早期果蝇胚胎内免疫组织化学和RNA原位分布的方案
1National Engineering Laboratory for Resource Development of Endangered Crude Drugs in Northwest of China/CGDB,Shaanxi Normal University College of Life Sciences, 2Shaanxi Key Laboratory of Ischemic Cardiovascular Disease, Shaanxi Key Laboratory of Brain disorders, Institute of Basic & Translational Medicine,Xi’an Medical University, 3Ohio State University College of Medicine, 4Hematology-Oncology Division, Department of Medicine, Beth Israel Deaconess Medical Center,Harvard Medical School, 5University of Pennsylvania ULAR, 6University of Maryland School of Medicine, 7Columbia University Medical Center
Summary
在这里,我们描述了果 蝇 胚胎蛋白和RNA的检测和定位方案,从收集到预包埋和包埋,免疫染色和mRNA 原位 杂交。
Abstract
钙诱导钙释放信号传导(CICR)在许多生物过程中起着关键作用。从细胞增殖和凋亡,发育和衰老到神经元突触可塑性和再生的每一个细胞活动都与Ryanodine受体(RyRs)有关。尽管钙信号传导的重要性,但其功能在早期发育中的确切机制尚不清楚。作为一种妊娠期较短的生物体,黑 腹果蝇 的胚胎是研究CICR相关蛋白及其调节剂在发育过程中的分布和定位的主要研究对象。然而,由于它们的富含脂质的胚胎和富含几丁质的绒毛膜,它们的实用性受到将胚胎安装在玻璃表面上的难度的限制。在这项工作中,我们引入了一种实用的方案,可显着增强 果蝇 胚胎在载玻片上的附着力,并详细介绍了成功组织化学,免疫组织化学和 原位 杂交的方法。铬明矾明胶造布法和胚胎预包埋法大大提高了 果蝇 胚胎蛋白和RNA表达研究的产量。为了证明这种方法,我们研究了DmFKBP12 / Calstabin,这是黑 腹果蝇早期胚胎发育期间RyR的着名调节因子。我们早在合胞胚芽孢子阶段就鉴定了 DmFKBP12 ,并报告了 DmFKBP12 在发育过程中的动态表达模式:最初作为合胞体胚层中均匀分布的蛋白质,然后在细胞胚泡期间初步定位到皮层的基底层,然后在早期原肠胚形成的三宝石层阶段分布在原始神经元和消化结构中。这种分布可以解释RyR在起源于这些层的重要器官系统中的关键作用:食管下和食管上神经节,腹侧神经系统和肌肉骨骼系统。
Introduction
钙诱导钙释放信号传导(CICR)在许多生物过程中起着至关重要的作用,例如骨骼肌/平滑肌和心脏血管功能,细胞增殖和凋亡,发育,衰老,神经元突触可塑性和再生1,2,3,4,5,6.Ryanodine受体(RyRs)和肌醇1,4,5-三磷酸受体(IP3Rs)是由其调节蛋白激酶A(PKA),Ca2 +/钙调蛋白依赖性蛋白激酶II(CaMKII),FK506结合蛋白(FKBPs),钙马蛋白(CSQ),三星素和junctin1,2,3,4,5,6控制的钙信号通路中的主要参与者.这些蛋白质的异常人类表达和突变可导致病理生理学,如心律失常7和致癌增殖8,9。

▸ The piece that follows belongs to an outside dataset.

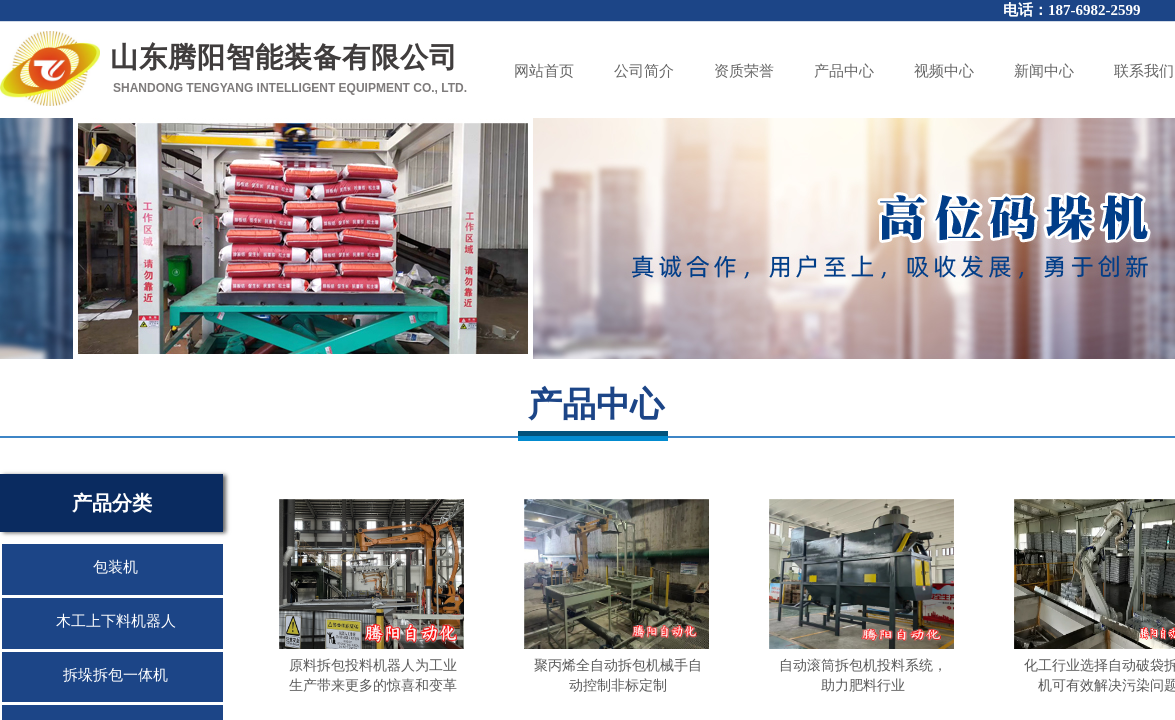 The width and height of the screenshot is (1175, 720). What do you see at coordinates (944, 71) in the screenshot?
I see `视频中心` at bounding box center [944, 71].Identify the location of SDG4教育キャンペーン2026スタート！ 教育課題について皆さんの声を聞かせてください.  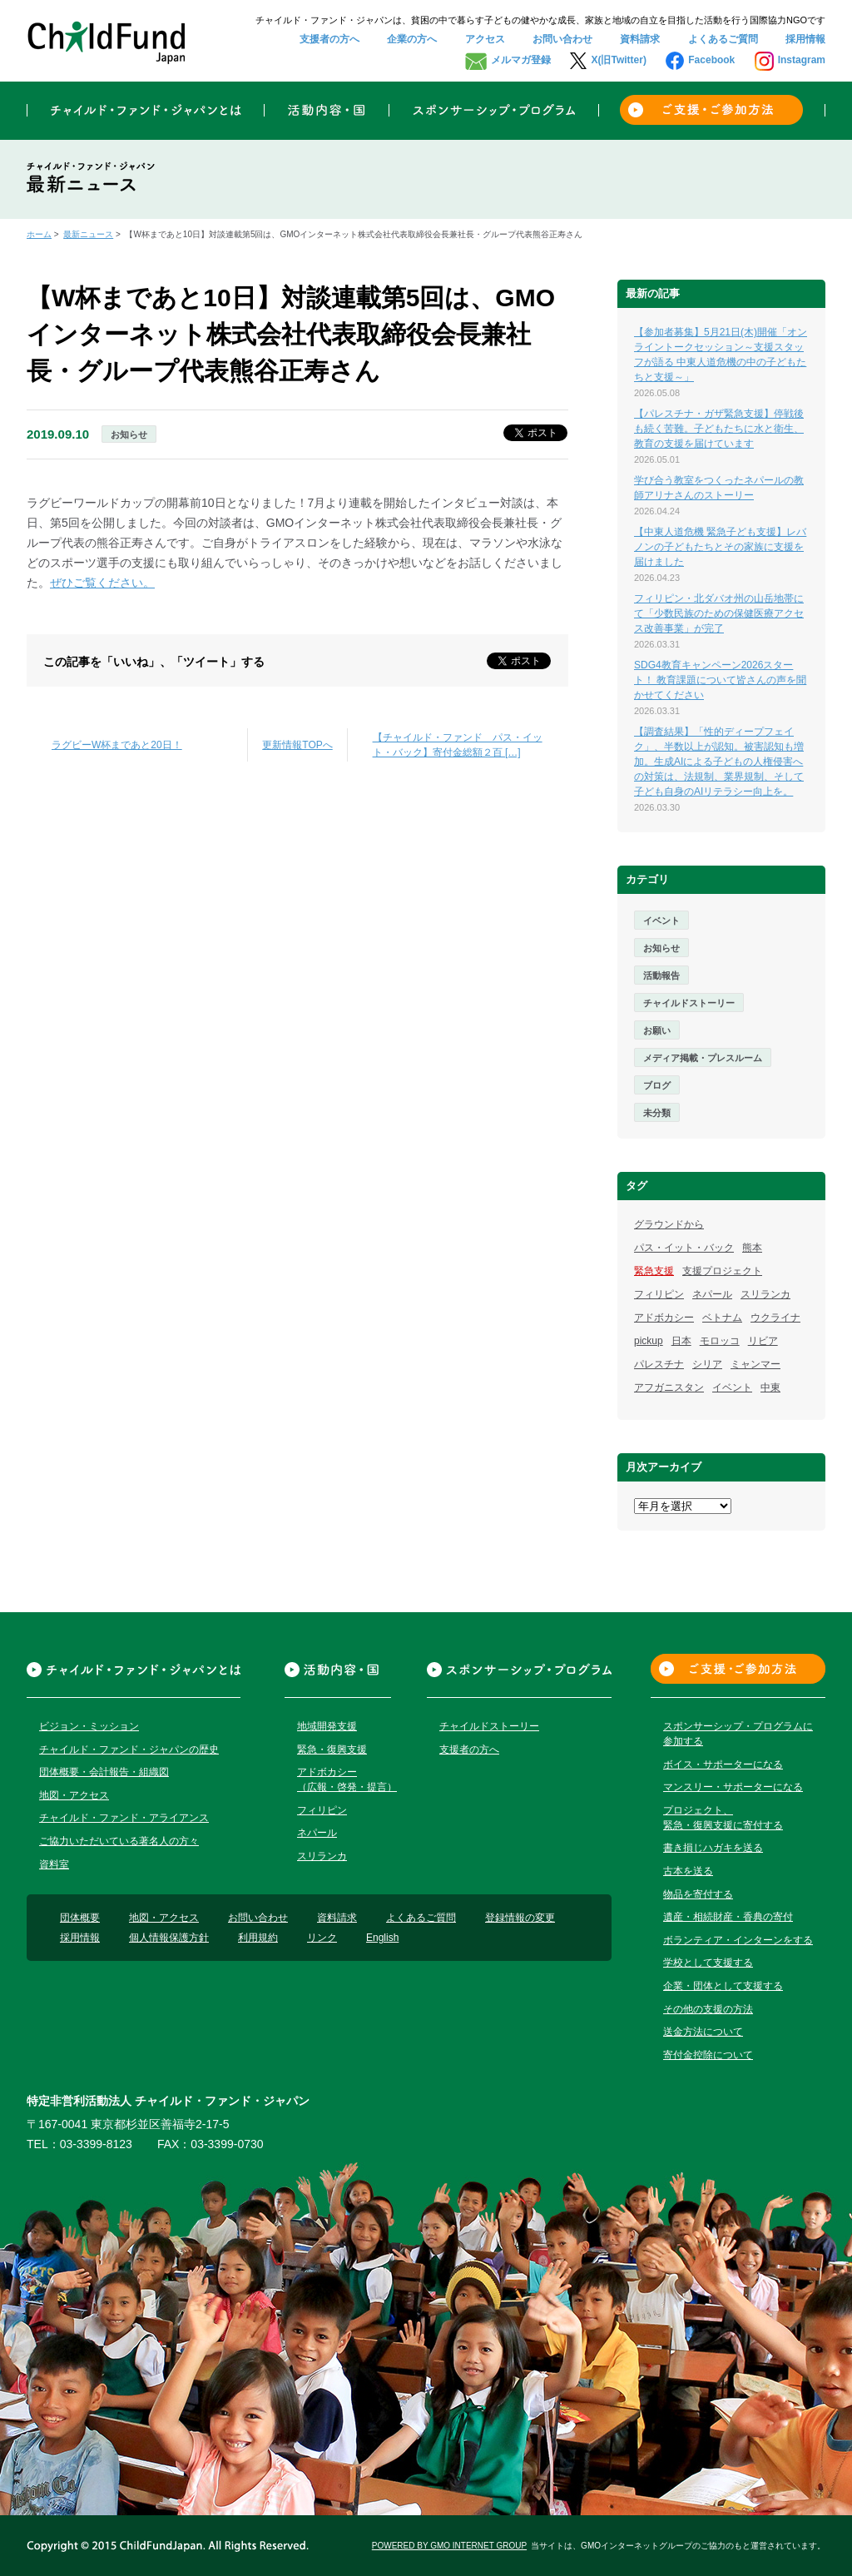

FKBPs通过RyR调节内质网状(ER)的钙释放。该过程对于收缩机制至关重要,因此负责肌球蛋白收缩通过钙诱导的钙释放以及胚胎RyRs1,2产生的所有机械运动。在小鼠模型中,缺乏RyR2及其调节因子FKBP12 / Calstabin总是致命的,无论是在胚胎发育期间还是在产后早期10,11,12。FKBP12 / Calstabin敲除小鼠在胚胎发育过程中表现出严重的心脏缺陷,具有不规则的兴奋 – 收缩耦合(EC)和脑水肿。这表明FKBP12 / Calstabin在调节RyR2通道表达中起着至关重要的作用,这对心脏和大脑发育都很重要10。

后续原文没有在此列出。